Ein einigermaßen kritischer Journalist hätte an dieser Stelle vermutlich sofort nachgehakt, warum den solche von kriminellen Schleppern eingeschleuste junge Männer mit kostenlosen Wiener Gemeindewohnungen versorgt werden und dort ein 13-jähriges Mädchen vergewaltigen und – nach Urteil der Geschworenen des Gerichtsverfahrens – ermorden. Ludwig zum Thema Asyl-Krise: Das Asylproblem sei eine Herausforderung, die sich nicht für „parteipolitisches Geplänkel“ eigne.

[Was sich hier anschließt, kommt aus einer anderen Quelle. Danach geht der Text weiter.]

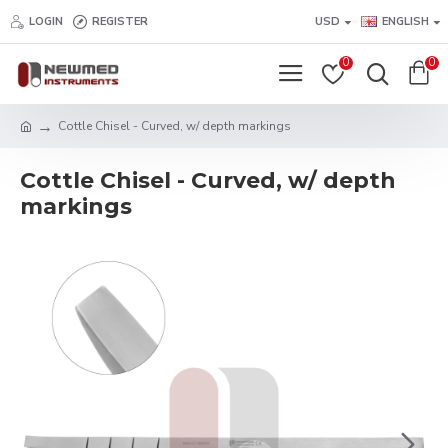
LOGIN
REGISTER
USD
ENGLISH
0
0
Cottle Chisel - Curved, w/ depth markings
Cottle Chisel - Curved, w/ depth
markings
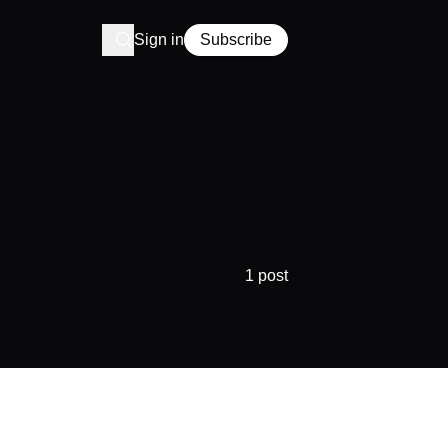
Sign in
Subscribe
1 post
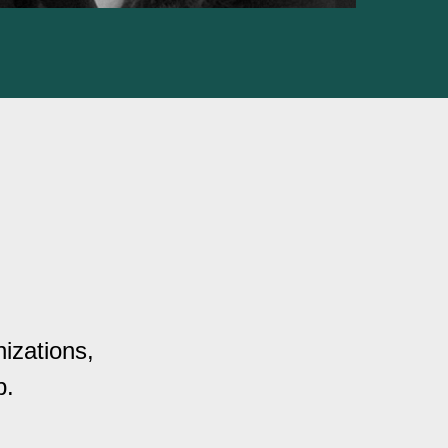
izations,
p.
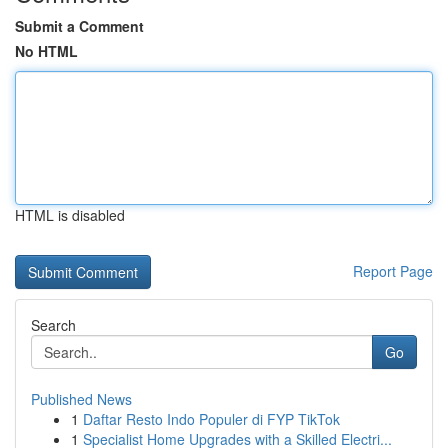
Submit a Comment
No HTML
HTML is disabled
Report Page
Search
Go
Published News
1
Daftar Resto Indo Populer di FYP TikTok
1
Specialist Home Upgrades with a Skilled Electri...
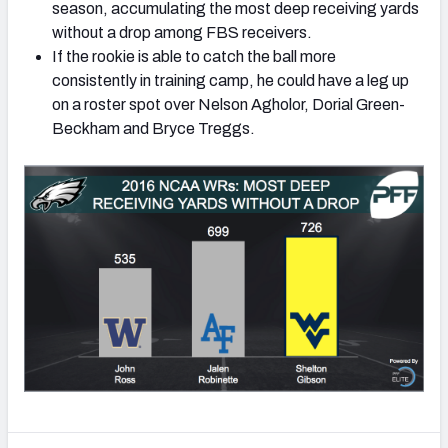
season, accumulating the most deep receiving yards
without a drop among FBS receivers.
If the rookie is able to catch the ball more
consistently in training camp, he could have a leg up
on a roster spot over Nelson Agholor, Dorial Green-
Beckham and Bryce Treggs.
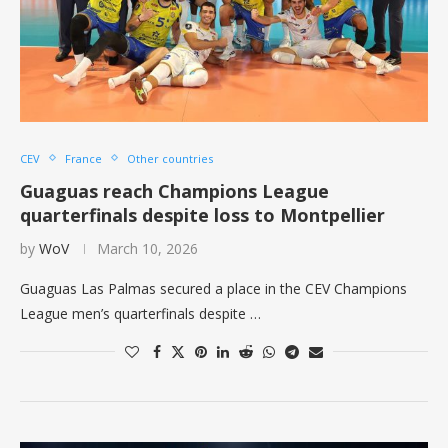
CEV
France
Other countries
Guaguas reach Champions League
quarterfinals despite loss to Montpellier
by
WoV
March 10, 2026
Guaguas Las Palmas secured a place in the CEV Champions
League men’s quarterfinals despite …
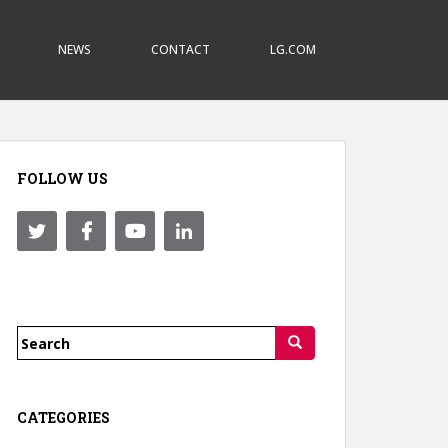
NEWS
CONTACT
LG.COM
FOLLOW US
Search
for:
CATEGORIES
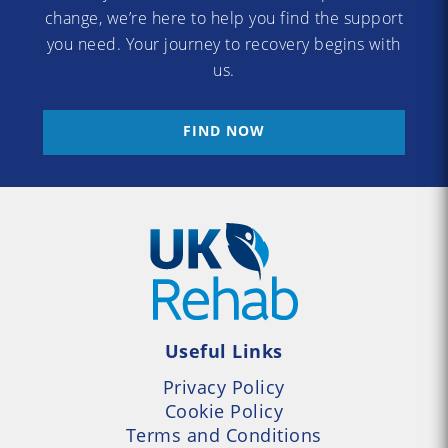
change, we’re here to help you find the support
you need. Your journey to recovery begins with
us.
FIND NOW
Useful Links
Privacy Policy
Cookie Policy
Terms and Conditions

Mehr wischi-waschi-Antwort geht nicht. Als Lösung wünschte sich Ludwig wieder einen Flüchtlingsbeauftragten wie den einstigen Raiffeisen-Boss Christian Konrad bei der ersten großen Asyl-Krise im Jahr 2015.
Bei vielen der Fragen wurde man als Zuhörer den Verdacht nicht los, dass diese von den Beratern des Bürgermeisters gewünscht und vielleicht sogar mit den Fragestellern abgestimmt waren. Zu glatt und geschniegelt kamen die Antworten, die sich oft anhörten, als wären sie gut einstudiert gewesen. Beweisbar ist so etwas natürlich nicht, weil vermutlich gibt es über solche Vereinbarungen nicht einmal E-Mails oder Chat-Nachrichten. Spitzenpolitiker und ihre engen Mitarbeiter sind in dieser Hinsicht vorsichtig geworden.
Eine der wenigen guten Fragen kam von Veronika Dolna (Kleine Zeitung) zum Thema Wien-Energie-Milliardenskandal, ob nun das Verhältnis zwischen Ludwig und dem Finanzminister Magnus Brunner „zerrüttet“ sei, weil dieser den mutmaßlichen Skandal an die Öffentlichkeit gebracht hat. Dann durfte Michael Ludwig breit erläutern, dass die Gemeinde Wien und er in dieser Frage ohnehin alles richtig gemacht hätten. Die Zusatzfrage, ob auf dem Handy des Bürgermeisters „politisch brisante Nachrichten“ zu finden seien, lautete Ludwigs no-na-net-Antwort: „Das nehme ich nicht an.“
Aber der mächtige SPÖ-Landeschef zeigte sich überzeugt, dass die Justiz es nicht verlangen werde, dass er sein Handy herausrücken solle. Damit dürfte er richtig liegen, denn die Wiener SPÖ konnte sich auf die Justiz und vor allem auf die Wirtschafts- und Korruptionsstaatsanwaltschaft WKStA in kritischen Zeiten stets verlassen.
PS: Mit einem freundlichen „Grüß Gott und schönen guten Morgen“ hatte Michael Ludwig seine beiden Gesprächspartner und die Zuseherinnen und Zuseher bei Sendunbsbeginn begrüßt. Offensichtlich ist ihm entgangen, dass sein Parteifreund Kai Jan Krainer für Wien ein strenges „Grüß-Gott-Verbot“ ausgegeben hat.